THE TASK: Repeat the data exactly, please; no pictures belong in the copy.

Extracted page text data:
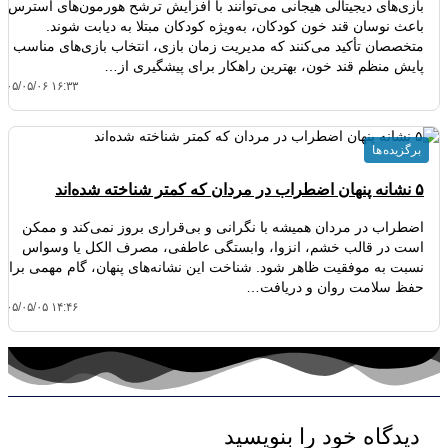
بازی‌های دیجیتالی هیجانی می‌توانند با افزایش ترشح هورمون‌های استرس،
باعث نوسان قند خون کودکان، به‌ویژه کودکان مبتلا به دیابت شوند.
متخصصان تأکید می‌کنند که مدیریت زمان بازی، انتخاب بازی‌های مناسب و
پایش منظم قند خون، بهترین راهکار برای پیشگیری از…
۴۰۵/۰۵/۰۶ ۱۶:۳۳
برگزیده ها
۵ نشانه پنهان اضطراب در مردان که کمتر شناخته شده‌اند
اضطراب در مردان همیشه با نگرانی و بی‌قراری بروز نمی‌کند و ممکن
است در قالب خشم، انزوا، وابستگی عاطفی، مصرف الکل یا وسواس
نسبت به موفقیت ظاهر شود. شناخت این نشانه‌های پنهان، گام مهمی برای
حفظ سلامت روان و دریافت…
۴۰۵/۰۵/۰۵ ۱۴:۴۶
دیدگاه‌ خود را بنویسید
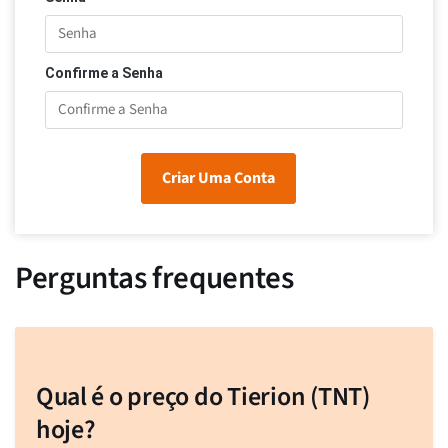
Confirme a Senha
Criar Uma Conta
Perguntas frequentes
Qual é o preço do Tierion (TNT)
hoje?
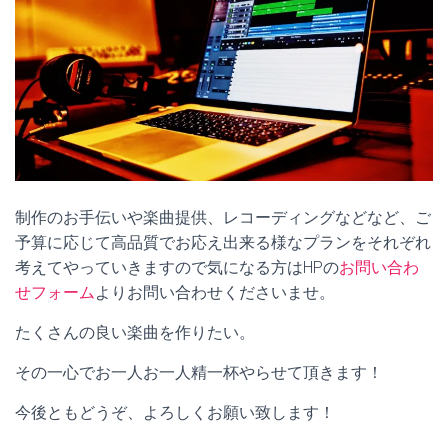
制作のお手伝いや楽曲提供、レコーディングなどなど、ご
予算に応じて高品質でお応え出来る様なプランをそれぞれ
考えてやっていきますので気になる方はHPの
お問い合わ
せフォーム
よりお問い合わせくださいませ。
たくさんの良い楽曲を作りたい。
その一心でお一人お一人精一杯やらせて頂きます！
今後ともどうぞ、よろしくお願い致します！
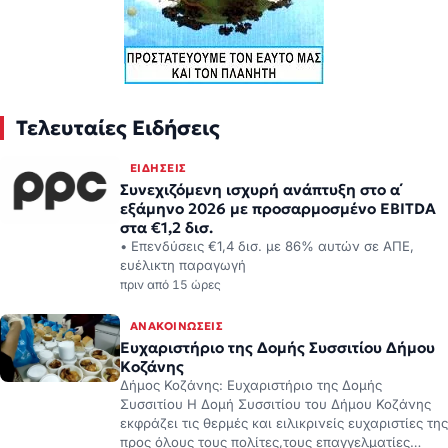
Τελευταίες Ειδήσεις
ΕΙΔΉΣΕΙΣ
Συνεχιζόμενη ισχυρή ανάπτυξη στο α΄
εξάμηνο 2026 με προσαρμοσμένο EBITDA
στα €1,2 δισ.
• Επενδύσεις €1,4 δισ. με 86% αυτών σε ΑΠΕ,
ευέλικτη παραγωγή
πριν από 15 ώρες
ΑΝΑΚΟΙΝΏΣΕΙΣ
Ευχαριστήριο της Δομής Συσσιτίου Δήμου
Κοζάνης
Δήμος Κοζάνης: Ευχαριστήριο της Δομής
Συσσιτίου Η Δομή Συσσιτίου του Δήμου Κοζάνης
εκφράζει τις θερμές και ειλικρινείς ευχαριστίες της
προς όλους τους πολίτες,τους επαγγελματίες…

OUTPUT OF THE TASK:
بازی‌های دیجیتالی هیجانی می‌توانند با افزایش ترشح هورمون‌های استرس،
باعث نوسان قند خون کودکان، به‌ویژه کودکان مبتلا به دیابت شوند.
متخصصان تأکید می‌کنند که مدیریت زمان بازی، انتخاب بازی‌های مناسب و
پایش منظم قند خون، بهترین راهکار برای پیشگیری از…
۴۰۵/۰۵/۰۶ ۱۶:۳۳
برگزیده ها
۵ نشانه پنهان اضطراب در مردان که کمتر شناخته شده‌اند
اضطراب در مردان همیشه با نگرانی و بی‌قراری بروز نمی‌کند و ممکن
است در قالب خشم، انزوا، وابستگی عاطفی، مصرف الکل یا وسواس
نسبت به موفقیت ظاهر شود. شناخت این نشانه‌های پنهان، گام مهمی برای
حفظ سلامت روان و دریافت…
۴۰۵/۰۵/۰۵ ۱۴:۴۶
دیدگاه‌ خود را بنویسید
Confirme a Senha
Criar Uma Conta
Perguntas frequentes
Qual é o preço do Tierion (TNT)
hoje?
制作のお手伝いや楽曲提供、レコーディングなどなど、ご
予算に応じて高品質でお応え出来る様なプランをそれぞれ
考えてやっていきますので気になる方はHPの
お問い合わ
せフォーム
よりお問い合わせくださいませ。
たくさんの良い楽曲を作りたい。
その一心でお一人お一人精一杯やらせて頂きます！
今後ともどうぞ、よろしくお願い致します！
Τελευταίες Ειδήσεις
ΕΙΔΉΣΕΙΣ
Συνεχιζόμενη ισχυρή ανάπτυξη στο α΄
εξάμηνο 2026 με προσαρμοσμένο EBITDA
στα €1,2 δισ.
• Επενδύσεις €1,4 δισ. με 86% αυτών σε ΑΠΕ,
ευέλικτη παραγωγή
πριν από 15 ώρες
ΑΝΑΚΟΙΝΏΣΕΙΣ
Ευχαριστήριο της Δομής Συσσιτίου Δήμου
Κοζάνης
Δήμος Κοζάνης: Ευχαριστήριο της Δομής
Συσσιτίου Η Δομή Συσσιτίου του Δήμου Κοζάνης
εκφράζει τις θερμές και ειλικρινείς ευχαριστίες της
προς όλους τους πολίτες,τους επαγγελματίες…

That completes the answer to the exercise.